→ **Transcribed page contents**:

################

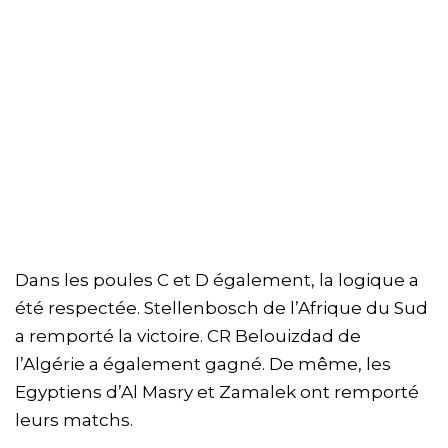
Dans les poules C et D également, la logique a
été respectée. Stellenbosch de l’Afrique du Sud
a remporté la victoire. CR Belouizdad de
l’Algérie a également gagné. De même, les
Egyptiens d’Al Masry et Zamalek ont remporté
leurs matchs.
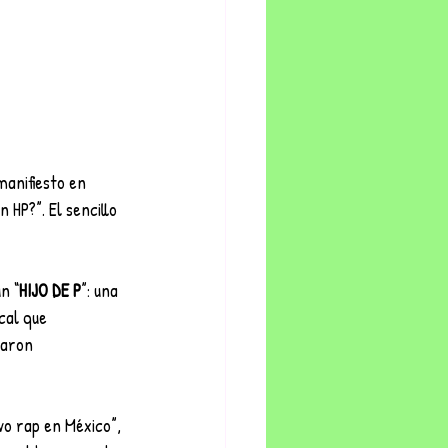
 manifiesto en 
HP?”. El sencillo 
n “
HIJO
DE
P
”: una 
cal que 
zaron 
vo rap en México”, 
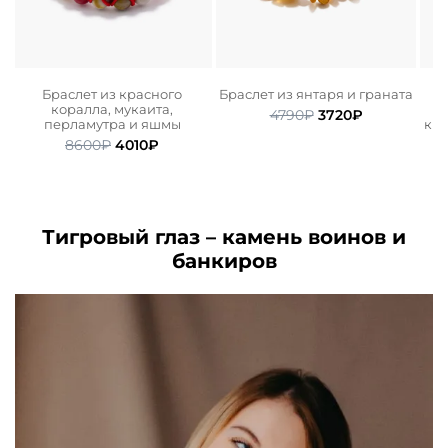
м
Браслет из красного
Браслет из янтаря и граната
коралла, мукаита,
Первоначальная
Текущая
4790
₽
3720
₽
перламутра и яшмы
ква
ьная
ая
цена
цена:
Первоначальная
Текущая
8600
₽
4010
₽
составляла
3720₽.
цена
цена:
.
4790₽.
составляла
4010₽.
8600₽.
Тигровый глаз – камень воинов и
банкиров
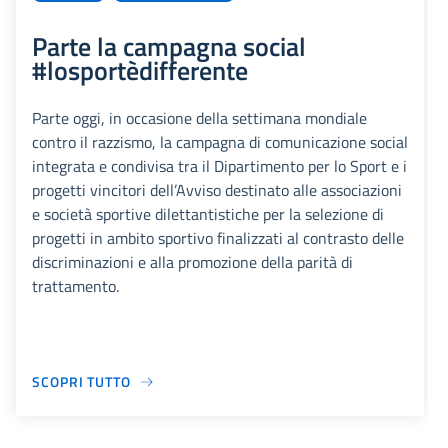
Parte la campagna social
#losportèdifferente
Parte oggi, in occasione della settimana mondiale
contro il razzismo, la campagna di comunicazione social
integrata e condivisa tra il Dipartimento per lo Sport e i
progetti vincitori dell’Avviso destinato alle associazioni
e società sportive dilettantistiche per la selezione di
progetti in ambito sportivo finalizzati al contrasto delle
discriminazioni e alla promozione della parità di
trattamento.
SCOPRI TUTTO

################

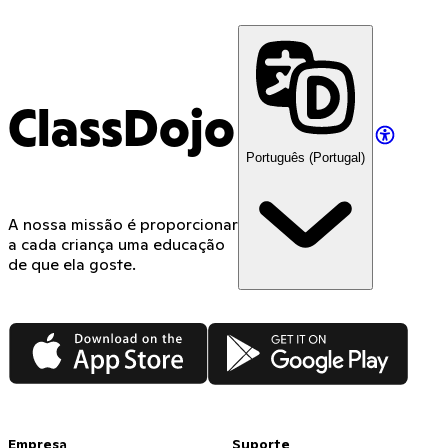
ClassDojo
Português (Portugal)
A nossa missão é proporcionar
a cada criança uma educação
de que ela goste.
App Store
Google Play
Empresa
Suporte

################

→ **Work instructions**: Exactly reproduce the lines above, starting at the one that contains "Dans les poules" and ending at the one that contains "Parte oggi, in", both inclusive; leave the pictures out and add no other lines.

→ **Task answer**:
Dans les poules C et D également, la logique a
été respectée. Stellenbosch de l’Afrique du Sud
a remporté la victoire. CR Belouizdad de
l’Algérie a également gagné. De même, les
Egyptiens d’Al Masry et Zamalek ont remporté
leurs matchs.
 manifiesto en 
HP?”. El sencillo 
n “
HIJO
DE
P
”: una 
cal que 
zaron 
vo rap en México”, 
м
Браслет из красного
Браслет из янтаря и граната
коралла, мукаита,
Первоначальная
Текущая
4790
₽
3720
₽
перламутра и яшмы
ква
ьная
ая
цена
цена:
Первоначальная
Текущая
8600
₽
4010
₽
составляла
3720₽.
цена
цена:
.
4790₽.
составляла
4010₽.
8600₽.
Тигровый глаз – камень воинов и
банкиров
Parte la campagna social
#losportèdifferente
Parte oggi, in occasione della settimana mondiale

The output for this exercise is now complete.